Exercise brief:
Where a line of the data holds the word "náradie", copy that line.

───

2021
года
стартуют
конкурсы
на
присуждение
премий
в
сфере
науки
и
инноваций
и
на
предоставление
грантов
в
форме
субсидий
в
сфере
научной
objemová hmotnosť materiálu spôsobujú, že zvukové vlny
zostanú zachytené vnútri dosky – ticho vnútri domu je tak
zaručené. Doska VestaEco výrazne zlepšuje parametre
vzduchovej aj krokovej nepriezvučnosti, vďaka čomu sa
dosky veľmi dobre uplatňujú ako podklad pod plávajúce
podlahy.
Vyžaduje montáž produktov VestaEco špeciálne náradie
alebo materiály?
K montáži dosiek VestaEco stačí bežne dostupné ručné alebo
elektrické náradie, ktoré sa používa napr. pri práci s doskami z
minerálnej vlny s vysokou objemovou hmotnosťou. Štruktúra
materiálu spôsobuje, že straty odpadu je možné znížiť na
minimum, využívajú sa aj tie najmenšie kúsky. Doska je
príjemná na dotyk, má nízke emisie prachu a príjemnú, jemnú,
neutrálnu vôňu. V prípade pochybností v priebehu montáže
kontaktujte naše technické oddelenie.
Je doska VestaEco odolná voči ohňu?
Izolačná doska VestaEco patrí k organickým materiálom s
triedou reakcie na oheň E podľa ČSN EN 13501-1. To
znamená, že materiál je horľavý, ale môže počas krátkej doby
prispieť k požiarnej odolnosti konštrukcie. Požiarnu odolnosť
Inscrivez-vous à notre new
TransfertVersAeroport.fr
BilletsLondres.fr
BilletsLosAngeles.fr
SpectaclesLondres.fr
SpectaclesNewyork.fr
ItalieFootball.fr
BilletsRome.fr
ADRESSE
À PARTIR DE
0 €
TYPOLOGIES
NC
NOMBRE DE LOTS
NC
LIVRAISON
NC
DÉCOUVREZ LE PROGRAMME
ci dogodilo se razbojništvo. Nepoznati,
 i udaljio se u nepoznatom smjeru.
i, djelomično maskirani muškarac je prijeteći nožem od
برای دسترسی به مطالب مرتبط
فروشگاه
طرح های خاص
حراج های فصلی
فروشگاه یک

───

Result:
Vyžaduje montáž produktov VestaEco špeciálne náradie
elektrické náradie, ktoré sa používa napr. pri práci s doskami z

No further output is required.